Following the changes he initiated in the Soviet Union, Central and Eastern European countries also shifted, and the attempt to build a socialist society in the region came to an end. At the December 1989 meeting in Malta, Gorbachev and U.S. President George Bush declared the end of the Cold War era.
The withdrawal of Soviet troops from Afghanistan, Eastern Europe, and Mongolia, the regularization of Soviet-American summit consultations, the conclusion of the START treaty aimed at nuclear disarmament, and the realization of German unity brought about a worldwide reorganization.
When Gorbachev received the Nobel Peace Prize on Oct. 15, 1990, the justification highlighted his merits in the transformation of East-West relations and the fact that he contributed to the strengthening of international trust by creating a greater openness in Soviet society.
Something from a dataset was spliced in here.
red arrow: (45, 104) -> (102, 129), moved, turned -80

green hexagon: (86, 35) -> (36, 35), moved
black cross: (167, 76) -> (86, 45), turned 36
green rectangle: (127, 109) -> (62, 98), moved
Gorbachev let the genie out of the bottle, but the forces thus released swept him aside. He politically survived the August 1991 coup attempt by the conservative camp in Moscow at the cost of losing his position as party secretary general. Russian President Boris Yeltsin saved him, pulling the country out of the chaos a few months later. After the establishment of the Commonwealth of Independent States on Dec. 8, 1991, Gorbachev resigned from the post of president of the Soviet Union on Dec. 25.
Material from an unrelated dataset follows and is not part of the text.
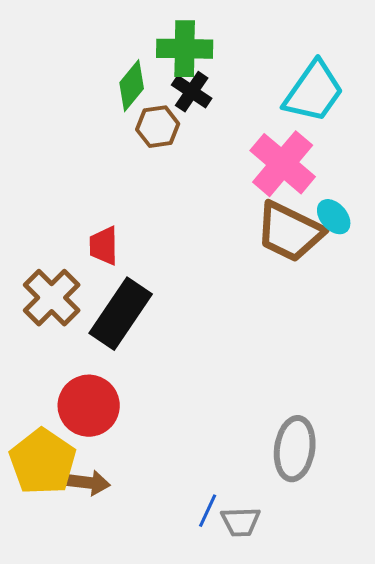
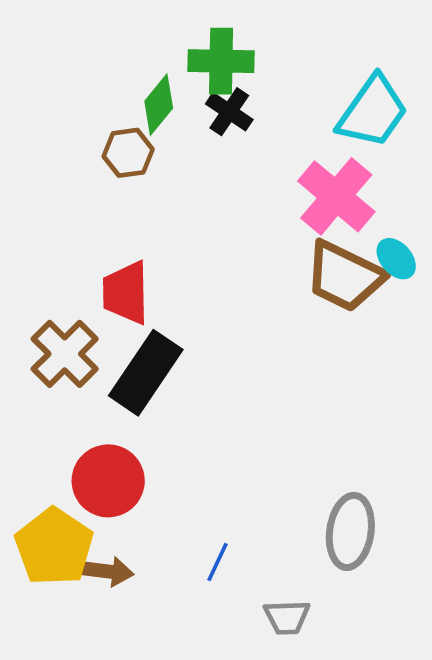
brown hexagon: (158, 127) -> (128, 153), moved
red trapezoid: (104, 246) -> (126, 293), size x1.4
blue line: (208, 511) -> (218, 562), moved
In the following years, he took part in the 1996 presidential election, founded the Russian Social Democratic Party, which he was the leader of until 2004, and even in 2012, he was thinking about a social democratic project. In 1992, he founded his international foundation supporting social, economic, and political research and became president of the International Green Cross environmental protection organization. He was the founding president of the World Political Forum established in 2003, participated in international conferences, and received numerous awards and recognitions.
In 2011, he was awarded Russia’s highest award, the Order of Merit named after Saint Andrew the Apostle (Andrej Pervozvanny), and the Franz Josef Strauss Prize in Munich.
In his country, a considerable number of people associate his name with the collapse of the Soviet Union and the chaos that followed, but based on his life path and actions, the world still recognizes him as a respected personality measured by historical standards and as one of the most decisive politicians of the second half of the 20th century.
In addition to numerous articles and studies, he has published several books. In 2012, he dedicated a significant part of his book “Face to Face” to his beloved wife Raisza, who died of leukemia in 1999. His book “After the Kremlin” was published in November 2014, which is about the power struggle that led to the disintegration of the Soviet Union.